**What is being asked**
All that is asked is a faithful reproduction of the entries.

**Data for this task**
────────────────
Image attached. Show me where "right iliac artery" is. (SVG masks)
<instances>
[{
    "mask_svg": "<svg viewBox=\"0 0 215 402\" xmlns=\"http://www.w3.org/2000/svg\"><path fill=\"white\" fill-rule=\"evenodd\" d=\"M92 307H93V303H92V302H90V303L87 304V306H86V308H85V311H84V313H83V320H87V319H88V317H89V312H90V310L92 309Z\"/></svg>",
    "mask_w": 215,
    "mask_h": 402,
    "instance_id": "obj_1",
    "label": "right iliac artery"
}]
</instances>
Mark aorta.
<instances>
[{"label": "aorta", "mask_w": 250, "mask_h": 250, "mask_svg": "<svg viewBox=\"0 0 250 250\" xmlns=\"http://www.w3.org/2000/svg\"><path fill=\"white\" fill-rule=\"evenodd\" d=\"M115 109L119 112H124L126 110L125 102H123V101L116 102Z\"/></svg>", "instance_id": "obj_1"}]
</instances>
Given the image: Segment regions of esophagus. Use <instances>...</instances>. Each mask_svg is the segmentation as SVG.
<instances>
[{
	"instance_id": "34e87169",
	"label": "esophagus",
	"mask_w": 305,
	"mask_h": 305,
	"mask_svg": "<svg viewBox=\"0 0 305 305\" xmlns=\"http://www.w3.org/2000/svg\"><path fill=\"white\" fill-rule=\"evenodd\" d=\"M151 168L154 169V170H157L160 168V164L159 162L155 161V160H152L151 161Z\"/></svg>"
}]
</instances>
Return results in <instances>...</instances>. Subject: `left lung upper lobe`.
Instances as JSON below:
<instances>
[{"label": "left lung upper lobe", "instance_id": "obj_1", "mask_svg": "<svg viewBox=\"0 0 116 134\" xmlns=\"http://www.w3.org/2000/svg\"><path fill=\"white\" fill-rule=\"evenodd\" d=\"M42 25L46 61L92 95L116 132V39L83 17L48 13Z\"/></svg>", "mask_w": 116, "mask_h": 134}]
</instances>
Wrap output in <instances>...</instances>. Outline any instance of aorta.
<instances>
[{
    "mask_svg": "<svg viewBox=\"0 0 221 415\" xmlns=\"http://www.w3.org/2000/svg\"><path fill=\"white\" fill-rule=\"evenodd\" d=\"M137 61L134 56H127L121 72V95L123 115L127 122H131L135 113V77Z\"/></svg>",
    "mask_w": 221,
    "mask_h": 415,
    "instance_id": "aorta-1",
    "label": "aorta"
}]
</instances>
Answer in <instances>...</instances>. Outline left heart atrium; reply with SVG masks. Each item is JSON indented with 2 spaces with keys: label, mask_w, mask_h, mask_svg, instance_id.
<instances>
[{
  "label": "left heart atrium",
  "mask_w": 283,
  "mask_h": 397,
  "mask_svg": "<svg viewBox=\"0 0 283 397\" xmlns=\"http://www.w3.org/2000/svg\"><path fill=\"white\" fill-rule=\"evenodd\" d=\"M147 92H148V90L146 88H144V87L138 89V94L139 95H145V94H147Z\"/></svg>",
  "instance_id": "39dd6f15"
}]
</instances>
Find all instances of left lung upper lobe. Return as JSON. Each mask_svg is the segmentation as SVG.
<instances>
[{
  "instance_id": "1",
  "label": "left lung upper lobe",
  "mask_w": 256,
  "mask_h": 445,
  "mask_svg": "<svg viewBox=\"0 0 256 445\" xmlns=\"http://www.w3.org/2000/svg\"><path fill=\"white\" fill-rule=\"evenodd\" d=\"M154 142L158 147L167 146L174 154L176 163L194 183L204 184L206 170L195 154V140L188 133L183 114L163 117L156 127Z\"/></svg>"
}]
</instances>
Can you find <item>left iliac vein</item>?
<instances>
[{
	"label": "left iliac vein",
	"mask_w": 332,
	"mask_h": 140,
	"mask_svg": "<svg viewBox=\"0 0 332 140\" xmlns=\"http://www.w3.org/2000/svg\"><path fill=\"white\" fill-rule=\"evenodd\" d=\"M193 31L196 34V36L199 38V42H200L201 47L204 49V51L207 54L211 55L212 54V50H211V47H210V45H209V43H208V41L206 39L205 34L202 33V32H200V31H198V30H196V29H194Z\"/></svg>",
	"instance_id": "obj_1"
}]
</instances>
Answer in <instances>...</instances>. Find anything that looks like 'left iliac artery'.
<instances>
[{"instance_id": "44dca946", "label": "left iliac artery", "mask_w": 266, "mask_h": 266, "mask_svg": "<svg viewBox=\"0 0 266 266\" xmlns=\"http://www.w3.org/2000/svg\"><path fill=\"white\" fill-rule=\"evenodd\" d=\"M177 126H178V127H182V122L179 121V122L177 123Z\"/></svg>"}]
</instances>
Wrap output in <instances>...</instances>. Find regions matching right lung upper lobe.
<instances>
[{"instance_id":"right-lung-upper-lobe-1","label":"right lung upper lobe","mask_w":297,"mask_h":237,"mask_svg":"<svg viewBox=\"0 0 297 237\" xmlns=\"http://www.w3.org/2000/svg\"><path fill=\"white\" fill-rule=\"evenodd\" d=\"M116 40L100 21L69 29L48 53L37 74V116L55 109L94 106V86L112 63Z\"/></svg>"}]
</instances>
────────────────
**Written answer**
Image attached. Show me where "right iliac artery" is. (SVG masks)
<instances>
[{
    "mask_svg": "<svg viewBox=\"0 0 215 402\" xmlns=\"http://www.w3.org/2000/svg\"><path fill=\"white\" fill-rule=\"evenodd\" d=\"M92 307H93V303H92V302H90V303L87 304V306H86V308H85V311H84V313H83V320H87V319H88V317H89V312H90V310L92 309Z\"/></svg>",
    "mask_w": 215,
    "mask_h": 402,
    "instance_id": "obj_1",
    "label": "right iliac artery"
}]
</instances>
Mark aorta.
<instances>
[{"label": "aorta", "mask_w": 250, "mask_h": 250, "mask_svg": "<svg viewBox=\"0 0 250 250\" xmlns=\"http://www.w3.org/2000/svg\"><path fill=\"white\" fill-rule=\"evenodd\" d=\"M115 109L119 112H124L126 110L125 102H123V101L116 102Z\"/></svg>", "instance_id": "obj_1"}]
</instances>
Given the image: Segment regions of esophagus. Use <instances>...</instances>. Each mask_svg is the segmentation as SVG.
<instances>
[{
	"instance_id": "34e87169",
	"label": "esophagus",
	"mask_w": 305,
	"mask_h": 305,
	"mask_svg": "<svg viewBox=\"0 0 305 305\" xmlns=\"http://www.w3.org/2000/svg\"><path fill=\"white\" fill-rule=\"evenodd\" d=\"M151 168L154 169V170H157L160 168V164L159 162L155 161V160H152L151 161Z\"/></svg>"
}]
</instances>
Return results in <instances>...</instances>. Subject: `left lung upper lobe`.
Instances as JSON below:
<instances>
[{"label": "left lung upper lobe", "instance_id": "obj_1", "mask_svg": "<svg viewBox=\"0 0 116 134\" xmlns=\"http://www.w3.org/2000/svg\"><path fill=\"white\" fill-rule=\"evenodd\" d=\"M42 25L46 61L92 95L116 132V39L83 17L48 13Z\"/></svg>", "mask_w": 116, "mask_h": 134}]
</instances>
Wrap output in <instances>...</instances>. Outline any instance of aorta.
<instances>
[{
    "mask_svg": "<svg viewBox=\"0 0 221 415\" xmlns=\"http://www.w3.org/2000/svg\"><path fill=\"white\" fill-rule=\"evenodd\" d=\"M137 61L134 56H127L121 72V95L123 115L127 122H131L135 113V77Z\"/></svg>",
    "mask_w": 221,
    "mask_h": 415,
    "instance_id": "aorta-1",
    "label": "aorta"
}]
</instances>
Answer in <instances>...</instances>. Outline left heart atrium; reply with SVG masks. Each item is JSON indented with 2 spaces with keys: label, mask_w, mask_h, mask_svg, instance_id.
<instances>
[{
  "label": "left heart atrium",
  "mask_w": 283,
  "mask_h": 397,
  "mask_svg": "<svg viewBox=\"0 0 283 397\" xmlns=\"http://www.w3.org/2000/svg\"><path fill=\"white\" fill-rule=\"evenodd\" d=\"M147 92H148V90L146 88H144V87L138 89V94L139 95H145V94H147Z\"/></svg>",
  "instance_id": "39dd6f15"
}]
</instances>
Find all instances of left lung upper lobe. Return as JSON. Each mask_svg is the segmentation as SVG.
<instances>
[{
  "instance_id": "1",
  "label": "left lung upper lobe",
  "mask_w": 256,
  "mask_h": 445,
  "mask_svg": "<svg viewBox=\"0 0 256 445\" xmlns=\"http://www.w3.org/2000/svg\"><path fill=\"white\" fill-rule=\"evenodd\" d=\"M154 142L158 147L167 146L174 154L176 163L194 183L204 184L206 170L195 154V140L188 133L183 114L163 117L156 127Z\"/></svg>"
}]
</instances>
Can you find <item>left iliac vein</item>?
<instances>
[{
	"label": "left iliac vein",
	"mask_w": 332,
	"mask_h": 140,
	"mask_svg": "<svg viewBox=\"0 0 332 140\" xmlns=\"http://www.w3.org/2000/svg\"><path fill=\"white\" fill-rule=\"evenodd\" d=\"M193 31L196 34V36L199 38V42H200L201 47L204 49V51L207 54L211 55L212 54V50H211V47H210V45H209V43H208V41L206 39L205 34L202 33V32H200V31H198V30H196V29H194Z\"/></svg>",
	"instance_id": "obj_1"
}]
</instances>
Answer in <instances>...</instances>. Find anything that looks like 'left iliac artery'.
<instances>
[{"instance_id": "44dca946", "label": "left iliac artery", "mask_w": 266, "mask_h": 266, "mask_svg": "<svg viewBox=\"0 0 266 266\" xmlns=\"http://www.w3.org/2000/svg\"><path fill=\"white\" fill-rule=\"evenodd\" d=\"M177 126H178V127H182V122L179 121V122L177 123Z\"/></svg>"}]
</instances>
Wrap output in <instances>...</instances>. Find regions matching right lung upper lobe.
<instances>
[{"instance_id":"right-lung-upper-lobe-1","label":"right lung upper lobe","mask_w":297,"mask_h":237,"mask_svg":"<svg viewBox=\"0 0 297 237\" xmlns=\"http://www.w3.org/2000/svg\"><path fill=\"white\" fill-rule=\"evenodd\" d=\"M116 40L100 21L69 29L48 53L37 74V116L55 109L94 106V86L112 63Z\"/></svg>"}]
</instances>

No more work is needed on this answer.